Harkin, who has a law degree, said the vote against Debo Adegbile shows the Senate measures nominees according to race, and suggested the lawyer would have been confirmed as head of the Justice Department's Civil Rights Division if he was white instead of biracial. Adegbile was attacked by senators for heading the NAACP Legal Defense and Education Fund, which represented murderer Mumia Abu-Jamal decades after a death sentence for killing a Philadelphia police officer.

Watch Harkin's full floor speech above.

"We sent a message: We have a double standard. A terrible double standard," Harkin said, pointing out that Supreme Court Chief Justice John Roberts once worked on behalf of a mass murderer.

"Here's the message we sent today," Harkin said. "You young people listen up. If you are a young white person and you go to work for a law firm … and that law firm assigns you to a pro bono case to defend someone who killed eight people in cold blood … my advice from this, what happened today, is you should do that … Because if you do that, who knows? You might wind up to be the chief justice of the United States Supreme Court.

"However, if you are a young black person and you go to work for the NAACP Legal Defense Fund … and you're asked to sign an appeal for someone convicted of murder, what the message said today is, 'Don't do it!
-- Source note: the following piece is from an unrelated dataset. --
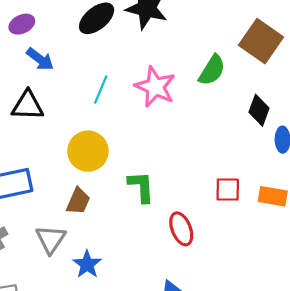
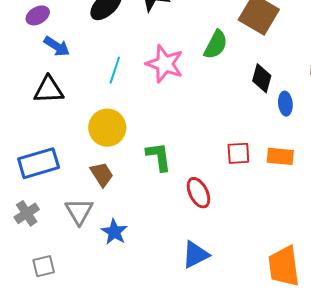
brown trapezoid: (78, 201) -> (102, 174), turned -52

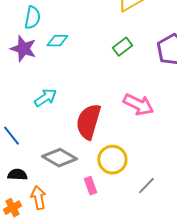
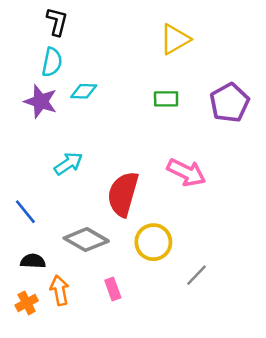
green rectangle: (122, 47) -> (166, 99), turned 36
pink rectangle: (90, 186) -> (113, 289), moved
Don't do it.' Because you know what? If you do that, in keeping with your legal obligations and your profession, you will be denied by the U.S. Senate from being an attorney in the U.S. Department of Justice," Harkin said.

"What about that guy sitting over there -- the chief justice of the Supreme Court -- defended a person who killed eight people?" Harkin asked, pointing toward the nearby court building. "Maybe we should institute a -- an impeachment process? Maybe that's what we ought to do. Maybe my friends on the Republican side did not know this about John Roberts, that he had defended a mass murderer. Maybe that's what we've got to do, bring up an impeachment process. Let's impeach the chief justice because he had fulfilled his legal obligation to defend a murderer. Well, I hope that you see the ridiculousness of that argument."